Viral Wire

StepFun's Step 3.7 Flash boosts agentic coding with 11B active parameters and multimodal vision

Open-source 198B MoE model matches Claude Opus 4.6 at one-ninth the cost.

Deep Dive

StepFun's new Step 3.7 Flash is a 198B-parameter sparse Mixture-of-Experts vision-language model designed for agentic workflows. It uses a 196B language backbone paired with a 1.8B ViT encoder, activating only ~11B parameters per token for efficient inference. Key specs include a 256k token context window, up to 400 tokens/sec throughput, and three selectable reasoning depths (low, medium, high) to balance latency and quality. The model significantly improves coding agent performance: SWE-Bench Pro 56.26% (up 5 points from Step 3.5 Flash), Terminal-Bench 59.55%, and SWE-MTLG 72.42%.

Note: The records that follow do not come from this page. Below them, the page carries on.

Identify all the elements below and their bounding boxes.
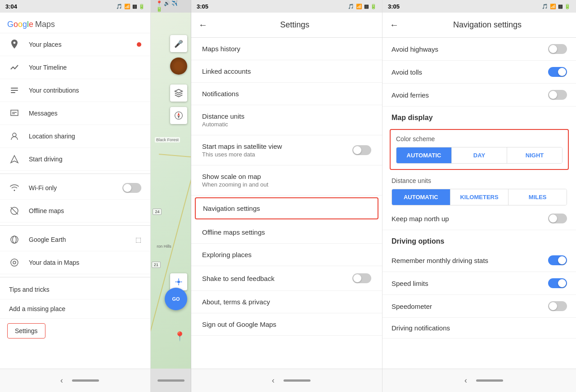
sidebar-item-wifi-only[interactable]: Wi-Fi only [0,177,150,200]
route-badge: 24 [153,209,162,215]
offline-maps-settings-title: Offline maps settings [202,228,371,236]
settings-button[interactable]: Settings [7,323,45,339]
sidebar-item-tips[interactable]: Tips and tricks [0,280,150,299]
avoid-ferries-toggle[interactable] [548,90,567,100]
avatar-button[interactable] [170,58,187,75]
sidebar-item-your-places[interactable]: Your places [0,33,150,56]
distance-automatic-btn[interactable]: AUTOMATIC [392,189,450,205]
speedometer-toggle[interactable] [548,301,567,311]
keep-north-up-label: Keep map north up [392,215,449,223]
home-indicator-map[interactable] [158,379,184,382]
your-contributions-label: Your contributions [29,87,141,94]
avoid-ferries-row[interactable]: Avoid ferries [382,84,576,107]
driving-notifs-row[interactable]: Driving notifications [382,318,576,339]
distance-units-subtitle: Automatic [202,121,371,128]
exploring-places-title: Exploring places [202,251,371,258]
speedometer-row[interactable]: Speedometer [382,295,576,318]
wifi-toggle-switch[interactable] [122,183,141,193]
settings-item-offline-maps-settings[interactable]: Offline maps settings [191,221,382,244]
settings-item-shake-feedback[interactable]: Shake to send feedback [191,266,382,291]
mic-button[interactable]: 🎤 [170,35,187,52]
sidebar-item-add-place[interactable]: Add a missing place [0,299,150,319]
avoid-tolls-toggle[interactable] [548,67,567,77]
offline-maps-icon [9,205,20,216]
maps-logo-text: Maps [35,20,55,29]
back-chevron-1[interactable]: ‹ [51,376,72,385]
settings-panel: 3:05 🎵 📶 ▤ 🔋 ← Settings Maps history Lin… [191,0,382,392]
back-chevron-4[interactable]: ‹ [455,376,476,385]
settings-item-linked-accounts[interactable]: Linked accounts [191,60,382,83]
sidebar-item-location-sharing[interactable]: Location sharing [0,125,150,148]
contributions-icon [9,85,20,96]
layers-button[interactable] [170,85,187,102]
status-icons-4: 🎵 📶 ▤ 🔋 [542,4,571,9]
speed-limits-label: Speed limits [392,280,428,287]
settings-item-about-terms[interactable]: About, terms & privacy [191,291,382,313]
speed-limits-knob [558,279,566,287]
color-scheme-day-btn[interactable]: DAY [452,147,507,163]
navigation-settings-list: Avoid highways Avoid tolls Avoid ferries… [382,38,576,369]
settings-item-maps-history[interactable]: Maps history [191,38,382,60]
settings-item-notifications[interactable]: Notifications [191,83,382,105]
sidebar-item-start-driving[interactable]: Start driving [0,148,150,171]
shake-toggle[interactable] [352,273,371,283]
keep-north-up-toggle[interactable] [548,214,567,223]
home-indicator-3[interactable] [284,379,310,382]
color-scheme-night-btn[interactable]: NIGHT [507,147,562,163]
color-scheme-automatic-btn[interactable]: AUTOMATIC [396,147,452,163]
route-badge-2: 21 [152,262,161,268]
settings-item-navigation-settings[interactable]: Navigation settings [195,197,378,219]
distance-km-btn[interactable]: KILOMETERS [450,189,509,205]
keep-north-up-row[interactable]: Keep map north up [382,207,576,230]
sidebar-item-messages[interactable]: Messages [0,102,150,125]
sidebar-item-your-timeline[interactable]: Your Timeline [0,56,150,79]
start-driving-label: Start driving [29,156,141,163]
settings-item-distance-units[interactable]: Distance units Automatic [191,105,382,135]
status-bar-1: 3:04 🎵 📶 ▤ 🔋 [0,0,150,13]
speed-limits-toggle[interactable] [548,278,567,288]
avoid-tolls-row[interactable]: Avoid tolls [382,61,576,84]
compass-button[interactable] [170,107,187,124]
driving-options-section-header: Driving options [382,230,576,249]
distance-miles-btn[interactable]: MILES [508,189,567,205]
signal-icon: 📶 [124,4,130,9]
avoid-highways-row[interactable]: Avoid highways [382,38,576,61]
settings-item-satellite-view[interactable]: Start maps in satellite view This uses m… [191,135,382,165]
monthly-stats-row[interactable]: Remember monthly driving stats [382,249,576,272]
nav-settings-back-button[interactable]: ← [390,20,399,30]
settings-list: Maps history Linked accounts Notificatio… [191,38,382,369]
monthly-stats-toggle[interactable] [548,255,567,265]
tips-label: Tips and tricks [9,286,141,293]
sidebar-item-google-earth[interactable]: Google Earth ⬚ [0,228,150,251]
sidebar-item-your-data[interactable]: Your data in Maps [0,251,150,274]
wifi-icon-4: ▤ [558,4,562,9]
avoid-highways-toggle[interactable] [548,44,567,54]
satellite-view-title: Start maps in satellite view [202,143,352,150]
map-panel: 📍 🔊 ✈️ 🔋 🎤 Black Forest 24 ron Hills 21 … [151,0,191,392]
notifications-title: Notifications [202,90,371,98]
nav-settings-screen-header: ← Navigation settings [382,13,576,38]
go-button[interactable]: GO [165,288,187,310]
speed-limits-row[interactable]: Speed limits [382,272,576,295]
battery-icon-3: 🔋 [370,4,377,9]
home-indicator-1[interactable] [72,379,99,382]
your-data-label: Your data in Maps [29,259,141,266]
satellite-toggle[interactable] [352,145,371,155]
settings-item-sign-out[interactable]: Sign out of Google Maps [191,313,382,336]
linked-accounts-title: Linked accounts [202,67,371,75]
map-display-section-header: Map display [382,107,576,125]
home-indicator-4[interactable] [476,379,503,382]
monthly-stats-knob [558,256,566,264]
back-chevron-3[interactable]: ‹ [263,376,284,385]
settings-item-exploring-places[interactable]: Exploring places [191,244,382,266]
sidebar-item-your-contributions[interactable]: Your contributions [0,79,150,102]
nav-list: Your places Your Timeline Your contribut… [0,33,150,369]
settings-item-show-scale[interactable]: Show scale on map When zooming in and ou… [191,165,382,196]
settings-back-button[interactable]: ← [198,20,207,30]
navigation-settings-title: Navigation settings [203,205,370,212]
google-earth-arrow: ⬚ [135,236,141,243]
settings-screen-header: ← Settings [191,13,382,38]
avoid-ferries-knob [549,91,557,99]
bottom-nav-1: ‹ [0,369,150,392]
sidebar-item-offline-maps[interactable]: Offline maps [0,200,150,223]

Step 3.7 Flash introduces Advisor Mode, implementing Anthropic's advisor strategy where the model runs the agentic loop end-to-end, escalating only for planning or failure recovery. StepFun reports that with Advisor Mode, Step 3.7 Flash reaches 97% of Claude Opus 4.6 coding performance on SWE-Bench Verified at roughly one-ninth the per-task cost ($0.19 vs $1.76). The model also supports multimodal vision via two tool pathways: Visual Search Tool (for recognition) and Python Tool (for fine-grained analysis). StepFun observed emergent compositional tool use—like generating frontend code then using GUI rendering to iterate—without explicit training. On Android Daily benchmark, it scores 61.87%, second only to Gemini 3 Flash.

Key Points
  • 198B MoE model with 11B active parameters, 256k context, and Apache 2.0 license
  • Advisor Mode achieves 97% of Claude Opus 4.6 coding performance at $0.19 per task
  • Multimodal with visual search and Python tools; emergent tool composition observed

Why It Matters

Open-source model offers near-frontier coding agent performance at a fraction of the cost, enabling affordable AI assistants.